GDP data to reveal if Britain in recession


First-quarter growth data on Wednesday is expected to show Britain close to - if not in - its second recession since the financial crisis started, potentially hammering business and consumer morale.
An apparent slump in construction at the turn of the year means Britain's services sector needs to report solid expansion if the economy is to avoid the two straight quarters of contraction that signal recession.



Most economists polled by Reuters think Britain will scrape through with gross domestic product growth of 0.1 percent or slightly more in the first three months of this year, but a sizeable minority see a slight contraction.

"The reason for that is the crazy construction data," said Brian Hilliard, UK economist at Societe Generale, who expects GDP to fall 0.2 percent. "But I would distinguish between what will be published and what will be happening on the ground."

This is a view shared by the Bank of England, one of whose policymakers, David Miles, said in an interview broadcast late on Tuesday that he would not be surprised to see a fall in GDP.
But even if economists doubt the construction data that feeds into the GDP estimate, the BoE has acknowledged that it may be a tougher sell convincing the public that the economy is growing, not shrinking.
And news of recession, meanwhile, could not come at a worse time for the governing coalition of Conservatives and Liberal Democrats. Hurt by a poorly received annual budget statement last month, the parties are trailing the Labour party ahead of municipal elections on May 3, their first big electoral test since winning power in 2010.

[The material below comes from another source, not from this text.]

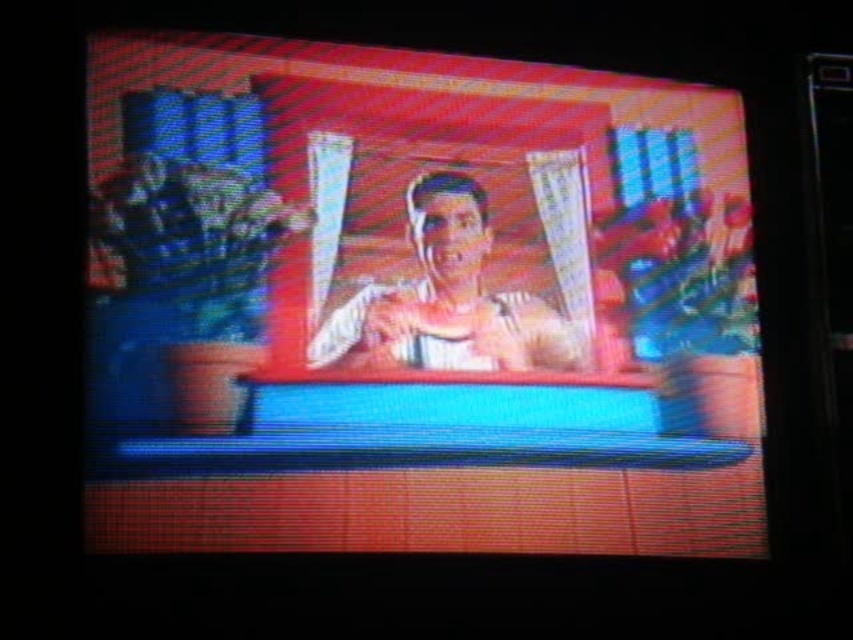 You are looking at the television screen and notice the matte plastic screen at center and the smooth beige shirt at center. Which object is positioned lower in the image?

The matte plastic screen at center is located below the smooth beige shirt at center, so it is positioned lower in the image.

From the picture: You are standing in front of a TV screen and want to take a photo of the matte plastic screen at center using a camera. The camera requires the subject to be at least 6 meters away for optimal focus. Can you take a clear photo from your current position?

"A negative figure would carry political ramifications, but there'd be almost nothing the government could do about it. The budget has been and gone, and at this stage they don't have any scope for fiscal adjustment," said Investec analyst Philip Shaw.
Britain's economy shrank by 0.3 percent in the final three months of 2011. However since then, most private-sector surveys such as those from purchasing managers and that from the British Chambers of Commerce have pointed to moderate growth.

Moreover, official data has shown that the unemployment rate fell for the first time in nine months in February, and first-quarter retail sales volumes rose by 0.8 percent.
However, none of these figures contribute directly to the Office for National Statistics's estimate of first-quarter GDP - and the figures that do have generally been disheartening.

Industrial output for the three months to February fell 0.5 percent. More strikingly, construction output slumped more than 15 percent in the same period, albeit on a non-seasonally adjusted basis. This surprises economists, who say both the weather and the property market was better than a year earlier.
But even when seasonal adjustment, a likely rebound in March and construction's small share of GDP are taken into account, economists reckon the sector is likely to knock 0.5 percent off GDP, placing a heavy onus on other areas to create growth.